As you may know, English is now the global language of business. More and more multinational companies are mandating English as the common corporate language—Airbus, Daimler-Chrysler, Nokia, Renault, Samsung, SAP, Technicolor, and Microsoft in Beijing, to name a few.


Your life would be much easier if the international language of business was your native language.


But since English is the default language, it is important to develop and improve your English speaking skills.

The following 10 tips should help you improve your verbal communication skills and also help those that you speak with when using any second language.



1. Worrying about your accent

Everyone has an accent, but in a language speaking test such as IELTS, speaking with an accent is not important; proper pronunciation is important. There are many online audio resources that you can listen to and copy, but the best way is to ask a native speaker if you are pronouncing a word the correct way.


2. Speaking and writing at the level of the listener or reader

It is important to recognize the language level of the person you are speaking or writing to.
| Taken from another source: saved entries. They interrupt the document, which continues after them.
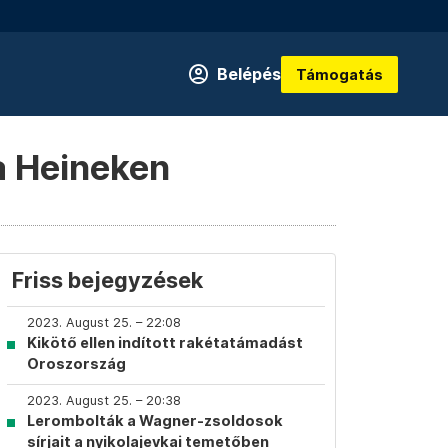
Belépés
Támogatás
 a Heineken
Friss bejegyzések
2023. August 25. – 22:08
Kikötő ellen indított rakétatámadást
Oroszország
2023. August 25. – 20:38
Lerombolták a Wagner-zsoldosok
sírjait a nyikolajevkai temetőben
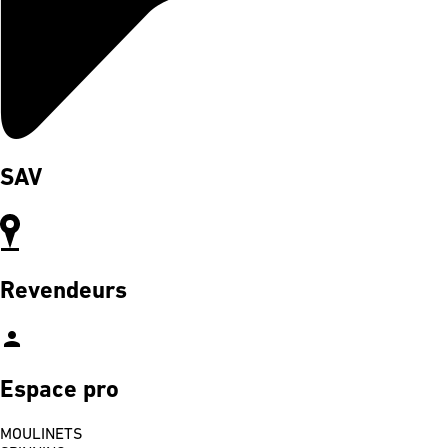
SAV
Revendeurs
person
Espace pro
MOULINETS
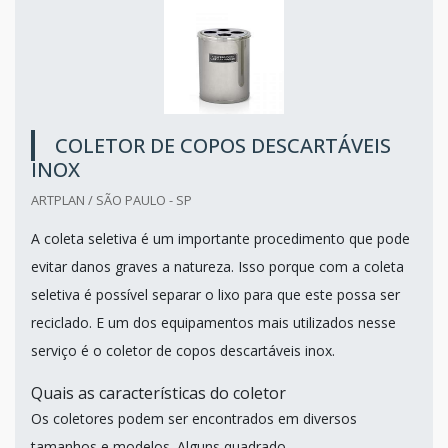
COLETOR DE COPOS DESCARTÁVEIS
INOX
ARTPLAN / SÃO PAULO - SP
A coleta seletiva é um importante procedimento que pode
evitar danos graves a natureza. Isso porque com a coleta
seletiva é possível separar o lixo para que este possa ser
reciclado. E um dos equipamentos mais utilizados nesse
serviço é o coletor de copos descartáveis inox.
Quais as características do coletor
Os coletores podem ser encontrados em diversos
tamanhos e modelos. Alguns quadrado...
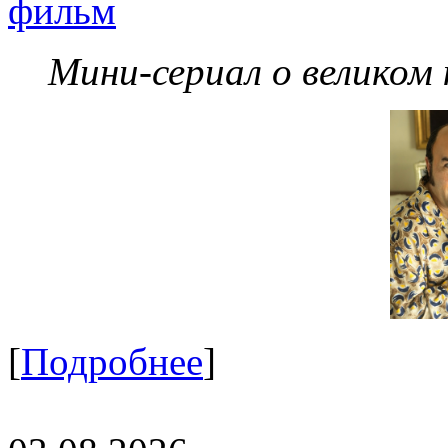
фильм
Мини-сериал о великом
[
Подробнее
]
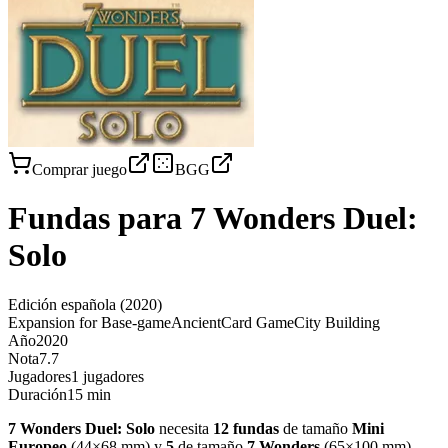
Comprar juego
BGG
Fundas para
7 Wonders Duel:
Solo
Edición española
(2020)
Expansion for Base-game
Ancient
Card Game
City Building
Año
2020
Nota
7.7
Jugadores
1 jugadores
Duración
15 min
7 Wonders Duel: Solo
necesita
12
fundas
de tamaño
Mini
Europeo
(
44×68 mm
)
y
5
de tamaño
7 Wonders
(
65×100 mm
)
,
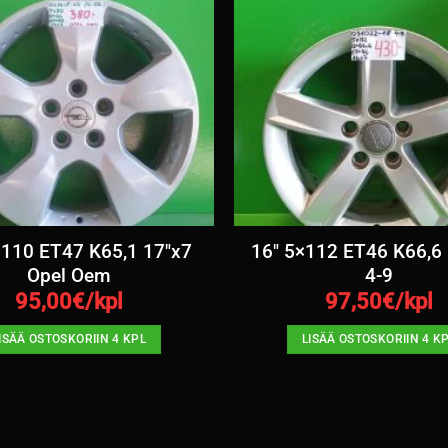
×110 ET47 K65,1 17″x7
16″ 5×112 ET46 K66,6 
Opel Oem
4-9
95,00
€/kpl
97,50
€/kpl
ISÄÄ OSTOSKORIIN 4 KPL
LISÄÄ OSTOSKORIIN 4 K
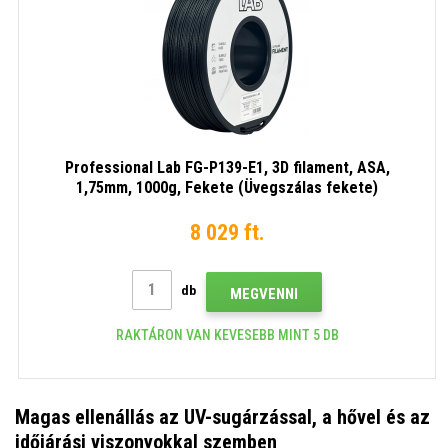
Professional Lab FG-P139-E1, 3D filament, ASA,
1,75mm, 1000g, Fekete (Üvegszálas fekete)
8 029 ft.
db
MEGVENNI
RAKTÁRON VAN KEVESEBB MINT 5 DB
Magas ellenállás az UV-sugárzással, a hővel és az
időjárási viszonyokkal szemben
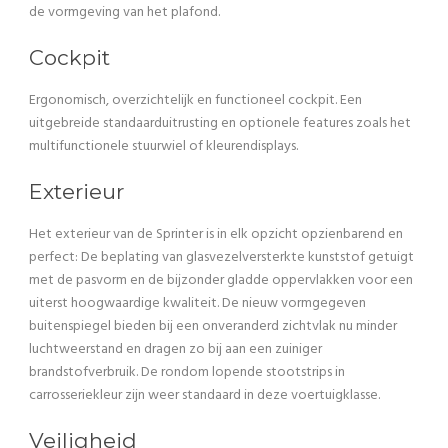
de vormgeving van het plafond.
Cockpit
Ergonomisch, overzichtelijk en functioneel cockpit. Een
uitgebreide standaarduitrusting en optionele features zoals het
multifunctionele stuurwiel of kleurendisplays.
Exterieur
Het exterieur van de Sprinter is in elk opzicht opzienbarend en
perfect: De beplating van glasvezelversterkte kunststof getuigt
met de pasvorm en de bijzonder gladde oppervlakken voor een
uiterst hoogwaardige kwaliteit. De nieuw vormgegeven
buitenspiegel bieden bij een onveranderd zichtvlak nu minder
luchtweerstand en dragen zo bij aan een zuiniger
brandstofverbruik. De rondom lopende stootstrips in
carrosseriekleur zijn weer standaard in deze voertuigklasse.
Veiligheid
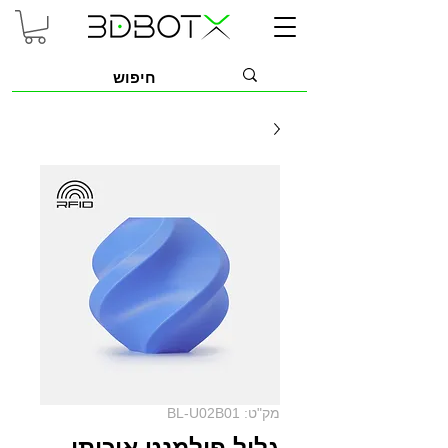
מק"ט: BL-U02B01
גליל פילמנט איכותי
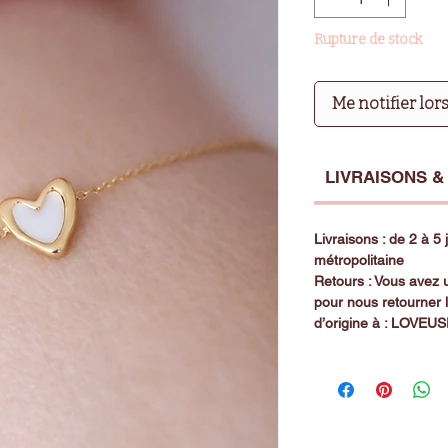
Rupture de stock
Me notifier lor
LIVRAISONS &
Livraisons : de 2 à 5
métropolitaine
Retours : Vous avez u
pour nous retourner 
d’origine à : LOVEU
If your second language skill is at an intermediate level and the listener or reader’s level is lower than your level, then you must speak or write at the level of the listener or reader ― doing this will result in better communications.



3. Using filler words

Everyone uses filler words, such as “um” “ah” “eh” “uh”.

We use these words for two reasons. First, we use them to buy some time (to take some time) to think of what we will say next. We also use filler words to let the listener know that we have not finished speaking.

It is important to use these filler words sparingly (i.e., not too often).

So, try not to use these words or sounds too often.



4. Using unnecessary, slang phrases

If you are using English or another second language when speaking to someone, you should not use phrases, such as “you know” or “like” or “right”. Too many English speakers finish every sentence with “you know”. It is not necessary to use these phrases ― they add nothing to the conversation and they are not professional.

In the past people would say, “Have a good day”, but in the last few years people often say “Have a good one”. When I hear someone say “Have a good one”, I feel like saying “Have a good WHAT?”


5. Speaking too quickly

Some people believe that speaking a second language quickly makes one sound more fluent; however, that’s not really true. Speaking too quickly may make it difficult for the listener to follow what you are saying and could lead to confusion on the part of the listener.

6. Speak 10% louder and 10% slower than usual

When two people speak using their native language, they can speak quickly and the other person will understand the speaker. But when we are using a second language, the listener will have more time to understand what we are saying if we speak 10% slower and 10% louder.

Doing this will help to make our conversation clearer.



7. Enunciating properly

Pronunciation and enunciation are closely related terms, but they do not have the same meaning.

Pronunciation is related to the way a word is spelled and how the word, its syllables, and combination of letters are spoken properly.

Enunciation refers to how clearly and distinctly words are spoken (the sound of your voice).

Enunciating each word clearly and separate from other words will lead to clearer communications.


8. If you speak to a native English speaker

─ ask them if you are speaking too quickly

─ ask them to tell you if you are speaking clearly

─ ask them if they understand all the words you are speaking

─ ask them to correct any pronunciation mistakes

If they do correct your pronunciation or enunciation, be sure to thank them for their help.

9. Using acronyms, abbreviations, and idioms

If you are using terms, acronyms, abbreviations, unfamiliar words, or technical jargon that the listener does not know, you need to ensure that the listener understands their meanings.

Ask the listener if they understand the expression you are using, and if necessary, explain the meaning to them.

10. Avoiding speaking because you may make a mistake

One thing that we can all be sure of is that we will all make one or more mistakes every day, even when we are speaking using our native language.

Saying “I want to buy computer” (without the article “a”) is not a big mistake, but some information such as technical terms, numbers, and units of measurement (Kg, Pounds, Km, and miles) is critical, especially in business.

So, don’t worry about small grammar mistakes, but be sure that the listener understands critical terms, numbers and data.